Klar ist, die Turkmenen sind eine Minderheiten-Volksgruppe, die in Syrien hauptsächlich in den Städten Aleppo, Damaskus, Hama, Homs und Latakia sowie im Gebiet al-Dschasira lebte, ihre Zahl wird mit 100.000 bis 200.000 Bewohnern angegeben, die allerdings kaum noch Verbindungen zum modernen, namensgleichen Staat Turkmenistan haben. Klar ist aber auch, das die vorherrschende Religion der Turkmenen der sunnitische Islam ist, was die Türkei als Schutzmacht auftreten lässt. Die heute noch in Syrien lebenden Turkmenen sind die Reste der osmanisch-türkischen Bevölkerung, die nach dem Zusammenbruch des Osmanischen Reiches in Syrien verblieben sind.
Bereits seit dem 11. Jahrhundert wurde der Nahe Osten und somit auch Syrien vermehrt von türkischen Stämmen besiedelt. Schon vorher dienten Türken oft als Soldaten in den Armeen arabischer Kalifen und waren in verschiedenen Garnisonen in Syrien stationiert. Im 12. Jahrhundert gerieten der Irak und Syrien unter die Herrschaft der türkischen Zengiden, die nach dem Zusammenbruch des seldschukischen Reiches an die Macht kamen.

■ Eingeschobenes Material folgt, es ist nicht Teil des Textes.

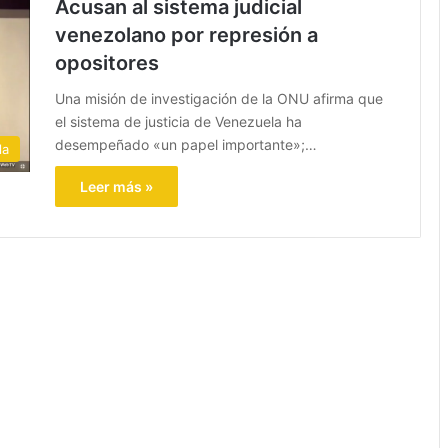
Acusan al sistema judicial
venezolano por represión a
opositores
Una misión de investigación de la ONU afirma que
el sistema de justicia de Venezuela ha
desempeñado «un papel importante»;…
la
Leer más »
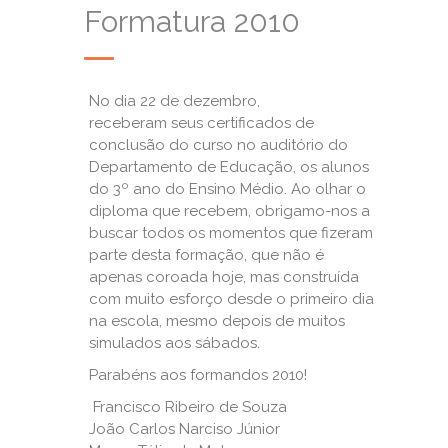
Formatura 2010
No dia 22 de dezembro,
receberam seus certificados de
conclusão do curso no auditório do
Departamento de Educação, os alunos
do 3º ano do Ensino Médio. Ao olhar o
diploma que recebem, obrigamo-nos a
buscar todos os momentos que fizeram
parte desta formação, que não é
apenas coroada hoje, mas construída
com muito esforço desde o primeiro dia
na escola, mesmo depois de muitos
simulados aos sábados.
Parabéns aos formandos 2010!
Francisco Ribeiro de Souza
João Carlos Narciso Júnior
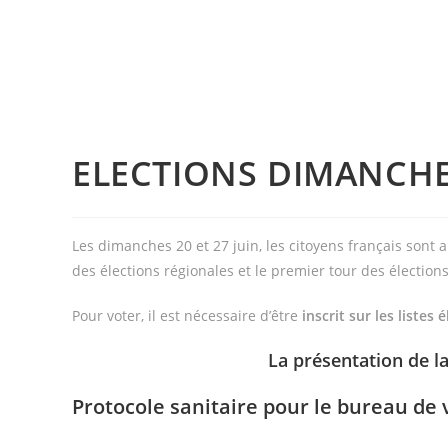
ELECTIONS DIMANCHE
Les dimanches 20 et 27 juin, les citoyens français sont 
des élections régionales et le premier tour des électio
Pour voter, il est nécessaire d’être
inscrit sur les listes
La présentation de la
Protocole sanitaire pour le bureau de v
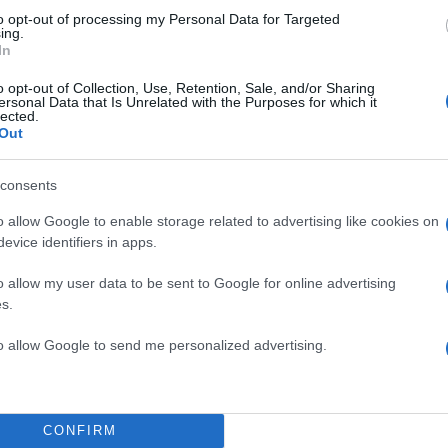
to opt-out of processing my Personal Data for Targeted
ing.
In
o opt-out of Collection, Use, Retention, Sale, and/or Sharing
ersonal Data that Is Unrelated with the Purposes for which it
lected.
Out
consents
o allow Google to enable storage related to advertising like cookies on
evice identifiers in apps.
ολιαστές του διαγωνισμού υποδέχτηκαν το κοινό και
o allow my user data to be sent to Google for online advertising
μέρες να είναι αφιερωμένες στη Μαρινέλλα, που είχ
s.
ώρα μας στη Eurovision στο παρελθόν και δε βρίσκε
to allow Google to send me personalized advertising.
CONFIRM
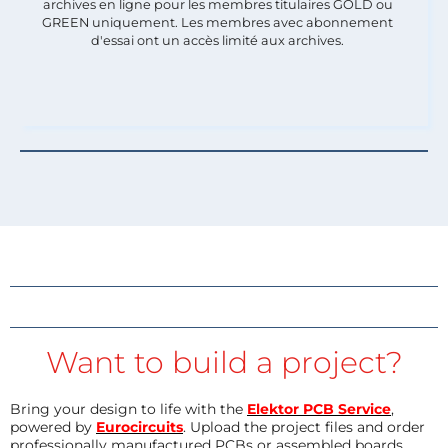
archives en ligne pour les membres titulaires GOLD ou
GREEN uniquement. Les membres avec abonnement
d'essai ont un accès limité aux archives.
Want to build a project?
Bring your design to life with the
Elektor PCB Service
,
powered by
Eurocircuits
. Upload the project files and order
professionally manufactured PCBs or assembled boards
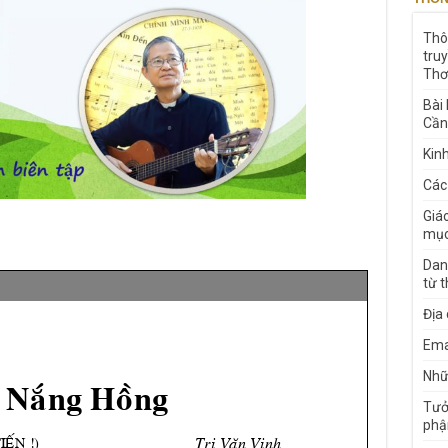
Thô
tru
Thơ
Bài
Cần
Kin
Các
Giá
mục
Dan
từ 
Địa
Ema
Nhữn
Tưở
phậ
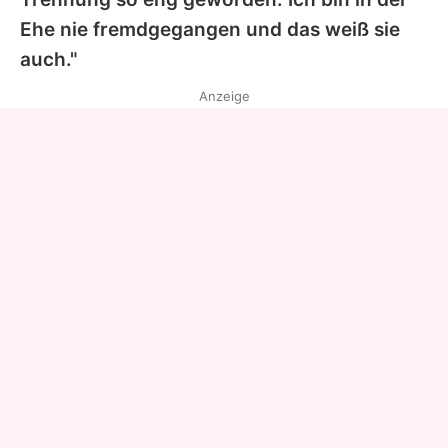
Ehe nie fremdgegangen und das weiß sie
auch."
Anzeige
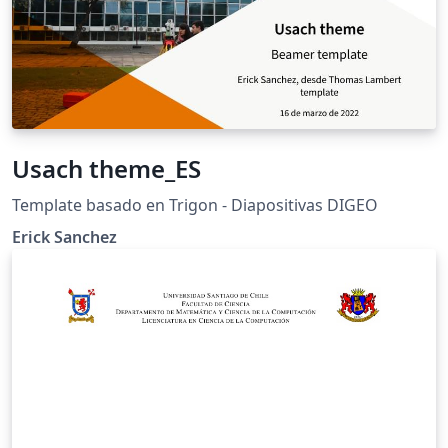
Usach theme_ES
Template basado en Trigon - Diapositivas DIGEO
Erick Sanchez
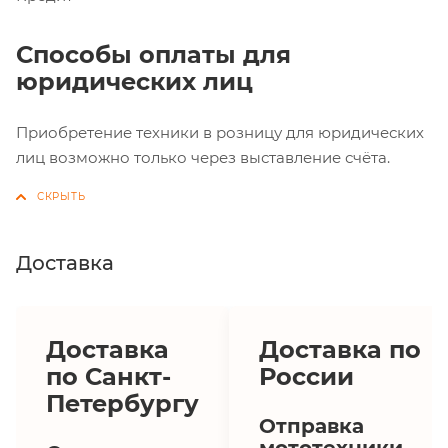
Способы оплаты для
юридических лиц
Приобретение техники в розницу для юридических
лиц возможно только через выставление счёта.
Доставка
Доставка
Доставка по
по Санкт-
России
Петербургу
Отправка
мототехники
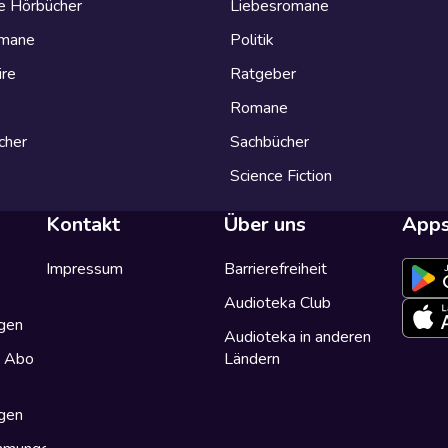
e Hörbücher
Liebesromane
omane
Politik
ire
Ratgeber
Romane
cher
Sachbücher
Science Fiction
Kontakt
Über uns
App
Impressum
Barrierefreiheit
Audioteka Club
gen
Audioteka in anderen
a Abo
Ländern
gen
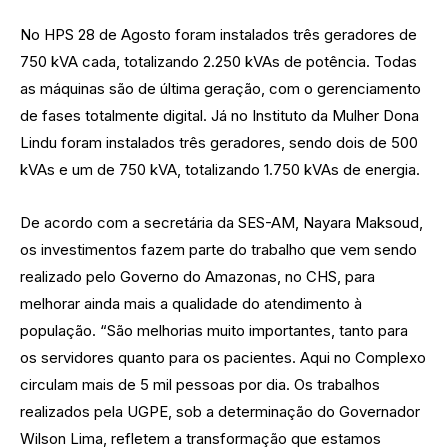
No HPS 28 de Agosto foram instalados três geradores de
750 kVA cada, totalizando 2.250 kVAs de potência. Todas
as máquinas são de última geração, com o gerenciamento
de fases totalmente digital. Já no Instituto da Mulher Dona
Lindu foram instalados três geradores, sendo dois de 500
kVAs e um de 750 kVA, totalizando 1.750 kVAs de energia.
De acordo com a secretária da SES-AM, Nayara Maksoud,
os investimentos fazem parte do trabalho que vem sendo
realizado pelo Governo do Amazonas, no CHS, para
melhorar ainda mais a qualidade do atendimento à
população. “São melhorias muito importantes, tanto para
os servidores quanto para os pacientes. Aqui no Complexo
circulam mais de 5 mil pessoas por dia. Os trabalhos
realizados pela UGPE, sob a determinação do Governador
Wilson Lima, refletem a transformação que estamos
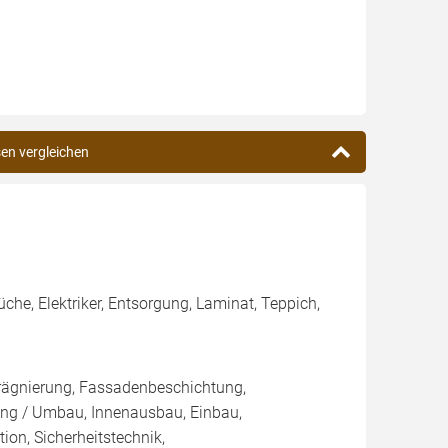
sen vergleichen
che, Elektriker, Entsorgung, Laminat, Teppich,
rägnierung, Fassadenbeschichtung,
ung / Umbau, Innenausbau, Einbau,
on, Sicherheitstechnik,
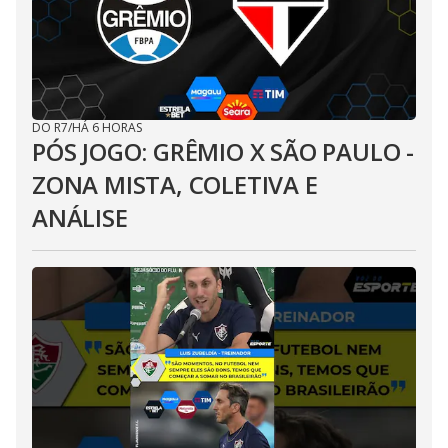
DO R7
/
HÁ 6 HORAS
PÓS JOGO: GRÊMIO X SÃO PAULO -
ZONA MISTA, COLETIVA E
ANÁLISE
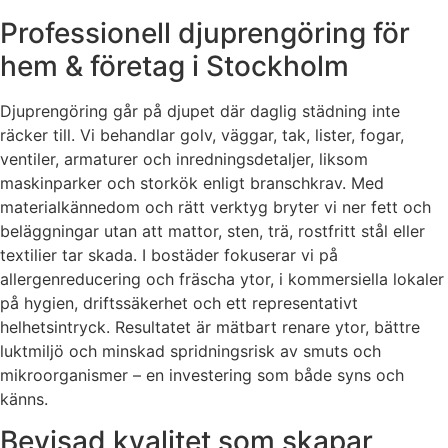
Professionell djuprengöring för
hem & företag i Stockholm
Djuprengöring går på djupet där daglig städning inte
räcker till. Vi behandlar golv, väggar, tak, lister, fogar,
ventiler, armaturer och inredningsdetaljer, liksom
maskinparker och storkök enligt branschkrav. Med
materialkännedom och rätt verktyg bryter vi ner fett och
beläggningar utan att mattor, sten, trä, rostfritt stål eller
textilier tar skada. I bostäder fokuserar vi på
allergenreducering och fräscha ytor, i kommersiella lokaler
på hygien, driftssäkerhet och ett representativt
helhetsintryck. Resultatet är mätbart renare ytor, bättre
luktmiljö och minskad spridningsrisk av smuts och
mikroorganismer – en investering som både syns och
känns.
Bevisad kvalitet som skapar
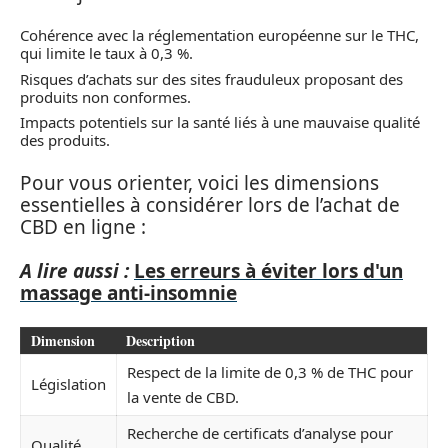
Cohérence avec la réglementation européenne sur le THC,
qui limite le taux à 0,3 %.
Risques d’achats sur des sites frauduleux proposant des
produits non conformes.
Impacts potentiels sur la santé liés à une mauvaise qualité
des produits.
Pour vous orienter, voici les dimensions
essentielles à considérer lors de l’achat de
CBD en ligne :
A lire aussi :
Les erreurs à éviter lors d'un
massage anti-insomnie
Dimension
Description
Respect de la limite de 0,3 % de THC pour
Législation
la vente de CBD.
Recherche de certificats d’analyse pour
Qualité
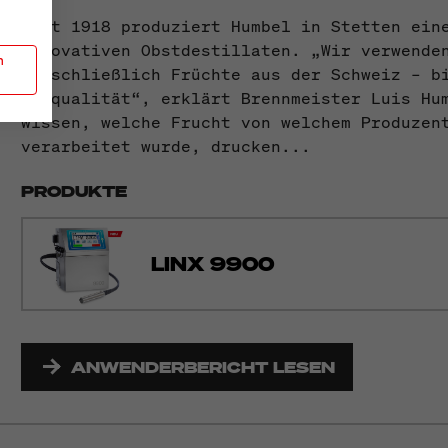
Seit 1918 produziert Humbel in Stetten ein
innovativen Obstdestillaten. „Wir verwende
n
ausschließlich Früchte aus der Schweiz – b
Bioqualität“, erklärt Brennmeister Luis Hu
wissen, welche Frucht von welchem Produzen
verarbeitet wurde, drucken...
PRODUKTE
LINX 9900
ANWENDERBERICHT LESEN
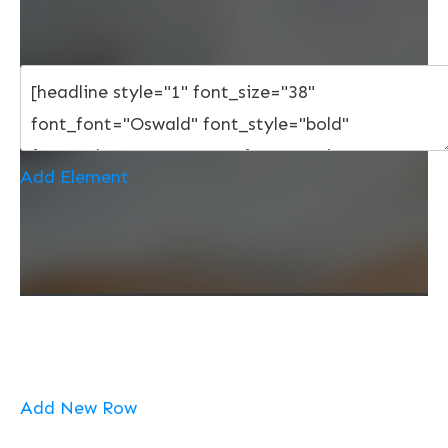
Add Element
Add New Row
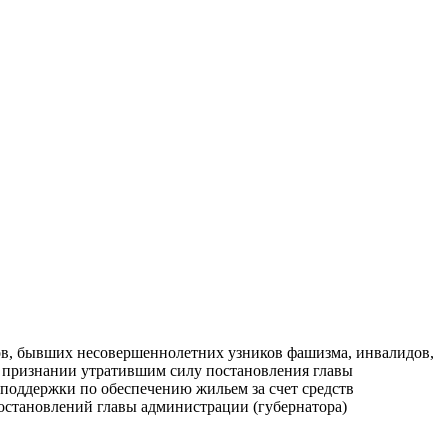
нов, бывших несовершеннолетних узников фашизма, инвалидов,
и признании утратившим силу постановления главы
 поддержки по обеспечению жильем за счет средств
остановлений главы администрации (губернатора)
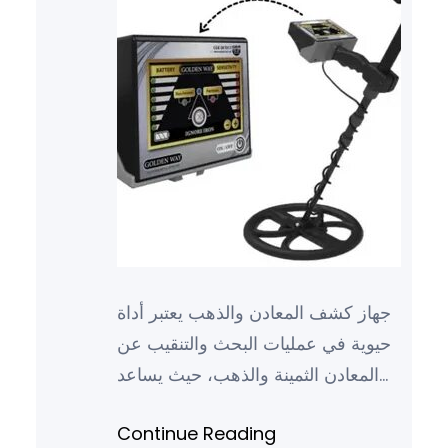
جهاز كشف المعادن والذهب يعتبر أداة
حيوية في عمليات البحث والتنقيب عن
المعادن الثمينة والذهب، حيث يساعد
هذا الجهاز على تسهيل وتسريع عمليات
Continue Reading
البحث وتحديد مواق…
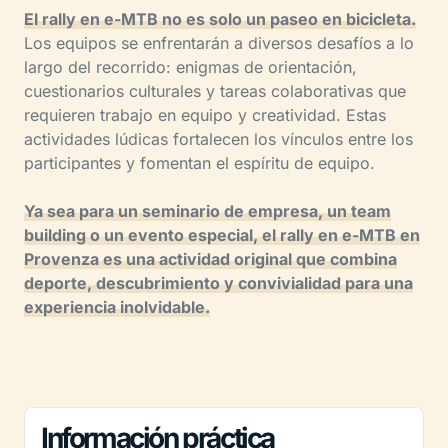
El rally en e-MTB no es solo un paseo en bicicleta.
Los equipos se enfrentarán a diversos desafíos a lo
largo del recorrido: enigmas de orientación,
cuestionarios culturales y tareas colaborativas que
requieren trabajo en equipo y creatividad. Estas
actividades lúdicas fortalecen los vínculos entre los
participantes y fomentan el espíritu de equipo.
Ya sea para un seminario de empresa, un team
building o un evento especial, el rally en e-MTB en
Provenza es una actividad original que combina
deporte, descubrimiento y convivialidad para una
experiencia inolvidable.
Información práctica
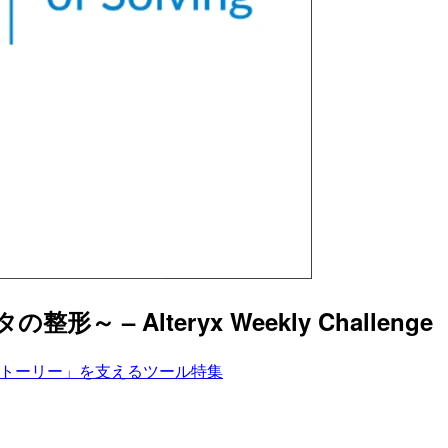
整形～ – Alteryx Weekly Challenge
トーリー」を支えるツール特集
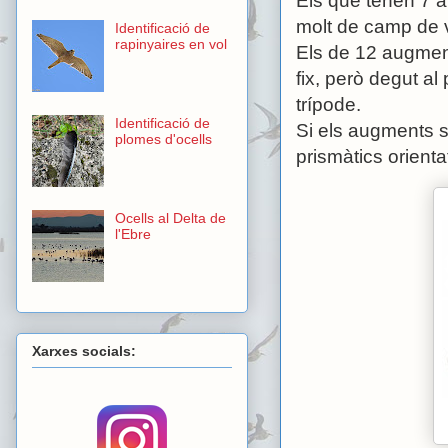
Els que tenen 7 
molt de camp de v
Identificació de
rapinyaires en vol
Els de 12 augmen
fix, però degut a
trípode.
Identificació de
Si els augments 
plomes d'ocells
prismàtics orienta
Ocells al Delta de
l'Ebre
Xarxes socials:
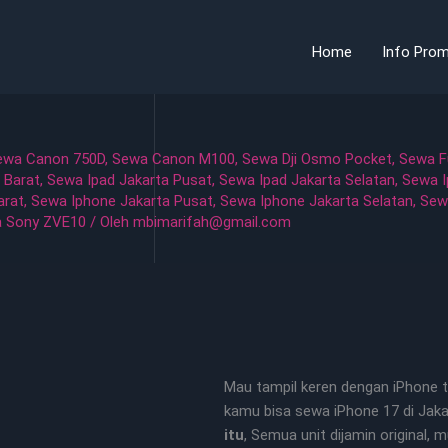
Home
Info Prom
ewa Canon 750D
,
Sewa Canon M100
,
Sewa Dji Osmo Pocket
,
Sewa Fu
 Barat
,
Sewa Ipad Jakarta Pusat
,
Sewa Ipad Jakarta Selatan
,
Sewa I
arat
,
Sewa Iphone Jakarta Pusat
,
Sewa Iphone Jakarta Selatan
,
Sew
 Sony ZVE10
/ Oleh
mbimarifah@gmail.com
Mau tampil keren dengan iPhone t
kamu bisa sewa iPhone 17 di Jaka
itu
, Semua unit dijamin original, 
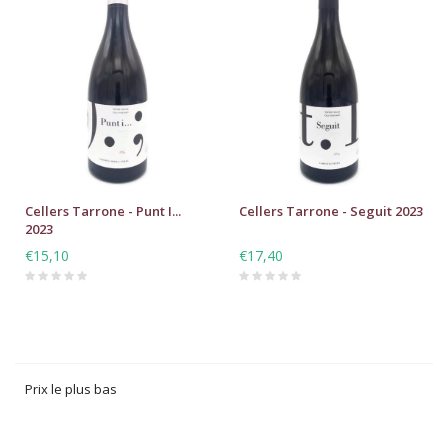
Cellers Tarrone - Punt I...
Cellers Tarrone - Seguit 2023
2023
€15,10
€17,40
Prix le plus bas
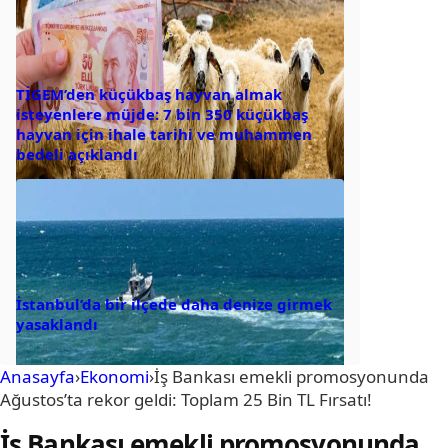
TİGEM’den küçükbaş hayvan almak
isteyenlere müjde: 7 bin 350 küçükbaş
hayvan için ihale tarihi ve muhammen
bedeli açıklandı
İstanbul’da bir ilçede daha denize girmek
yasaklandı
Anasayfa
›
Ekonomi
›
İş Bankası emekli promosyonunda
Ağustos’ta rekor geldi: Toplam 25 Bin TL Fırsatı!
İş Bankası emekli promosyonunda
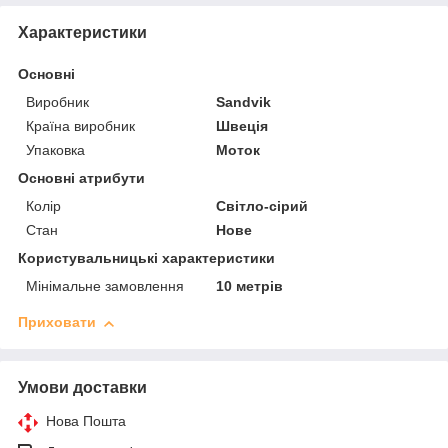
Характеристики
Основні
Виробник
Sandvik
Країна виробник
Швеція
Упаковка
Моток
Основні атрибути
Колір
Світло-сірий
Стан
Нове
Користувальницькі характеристики
Мінімальне замовлення
10 метрів
Приховати
Умови доставки
Нова Пошта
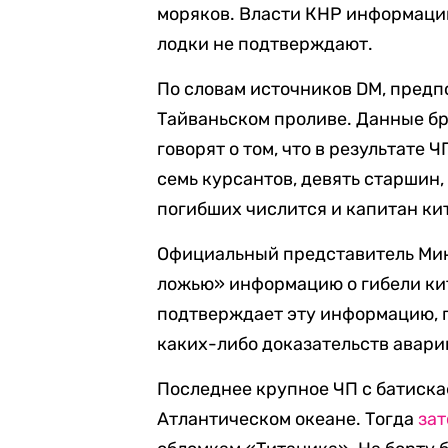
моряков. Власти КНР информаци
лодки не подтверждают.
По словам источников DM, предп
Тайваньском проливе. Данные бр
говорят о том, что в результате 
семь курсантов, девять старшин, 
погибших числится и капитан к
Официальный представитель Мин
ложью» информацию о гибели ки
подтверждает эту информацию, п
каких-либо доказательств авари
Последнее крупное ЧП с батиска
Атлантическом океане. Тогда
зат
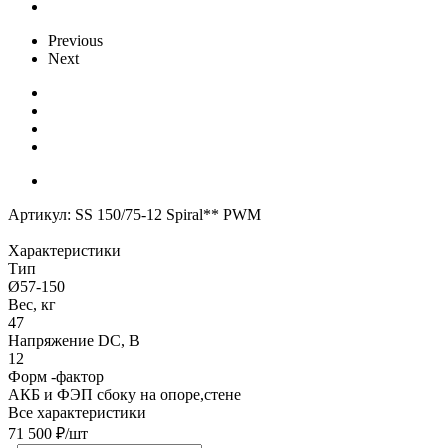
Previous
Next
Артикул:
SS 150/75-12 Spiral** PWM
Характеристики
Тип
Ø57-150
Вес, кг
47
Напряжение DC, В
12
Форм -фактор
АКБ и ФЭП сбоку на опоре,стене
Все характеристики
71 500
₽
/шт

Die Zengiden wurden von den Ayyubiden und diese zunächst von den Mameluken dann von den Osmanen abgelöst.
Im Laufe der Expansion des Osmanischen Reiches wurde Syrien 1516 unter Sultan Selim I., der die Mameluken in der Schlacht von Marj Dabiq nahe Aleppo besiegte, Teil des Reiches. Während dieser osmanischen Herrschaft wurden weitere türkische Stämme im heutigen Syrien angesiedelt. Gemäß der Siedlungspolitik besetzten die türkischen Siedler wichtige Punkte (Latakia, Aleppo, Homs, Hama) und sollten auf diese Weise unter anderem auch den Pilgerweg nach Mekka beschützen.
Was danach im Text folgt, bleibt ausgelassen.